US Rubber Company
An Industry Leader Gives Back
The US Rubber Company Mill has a complex history of ownership and use that stretches over 80 years. From its inception as the Joseph Banigan Rubber Company (1896-1910), through its acquisition and expansion as a regional plant of the US Rubber Company (1910-1975), to its current use as the Waterfire Arts Center and other industrial, commercial, and residential uses, this complex is representative of the reinvention and reuse of industrial buildings throughout New England.
The story of the complex begins with Joseph Banigan, Rhode Island’s first Irish-Catholic millionaire. Born in Ireland in 1839, he fled the ravages of the Irish potato famine as a child and came to Providence, where he joined nearly 16,000 of his fellow Irish immigrants. As a young man Banigan apprenticed at the Providence Rubber Company where he learned the industry. In 1889, at the age of 50, Banigan established his own company in Woonsocket. The Alice Factory, named for his mother, was the largest rubber factory in the world.
After a few years, Banigan returned to Providence to find that the city’s industrial base had changed; machine tool manufacturing now surpassed textile production. With the rechanneling of the Woonasquatucket River, the introduction of rail service along the city’s expanding industrial corridor, and the availability of process water (water that is no longer clean enough to drink but can be used in a factory), a number of new manufacturing firms moved to the banks of the river. Banigan purchased a building owned by the Saxon Worsted Company and constructed a number of new buildings to house the production of rubber shoes and boots.
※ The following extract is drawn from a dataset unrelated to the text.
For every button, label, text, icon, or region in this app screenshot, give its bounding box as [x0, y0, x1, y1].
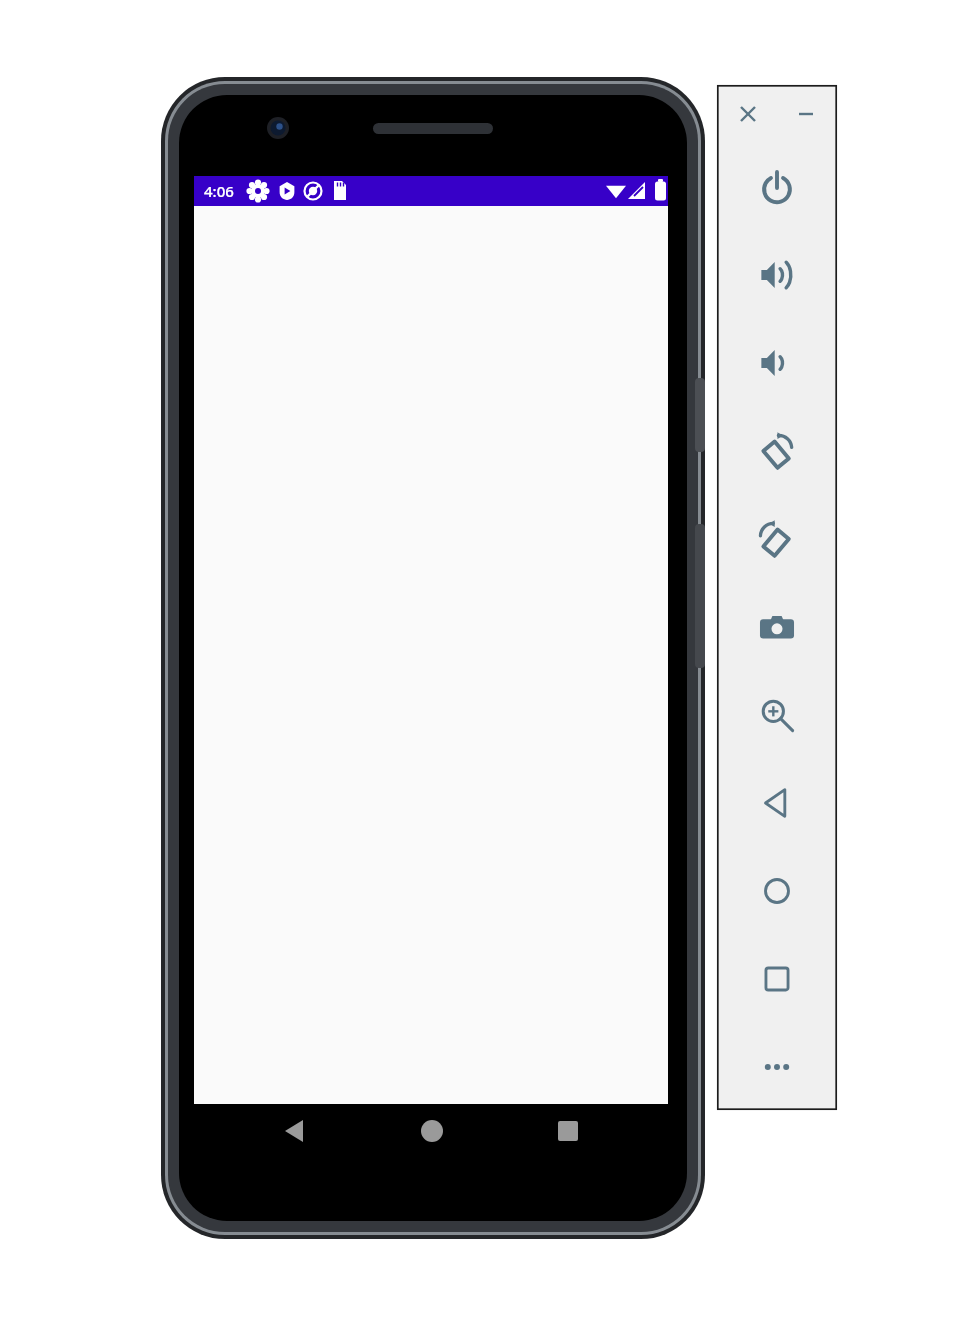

While building his rubber empire, Banigan did not forget his Irish heritage and humble beginnings. He donated generously to the city’s orphanages, the Lying In Hospital (now Women & Infants Hospital), the Society for the Prevention of Cruelty to Children, the Home for the Aged, and St. Maria’s Home for Working Girls. After Banigan’s death, his business was sold to US Rubber Company, which shifted its production from footwear to rubber tires and rubber thread.
US Rubber doubled down on Providence in what the Providence Journal described as “one of the largest real estate transactions that has ever been recorded in this city.” The company expanded, purchasing the idle ALCO buildings in 1918 and began outfitting them for the manufacture of solid and pneumatic tires. In its adaptation of pre-existing buildings for new uses, the US Rubber Company was typical of expanding manufacturers of the period.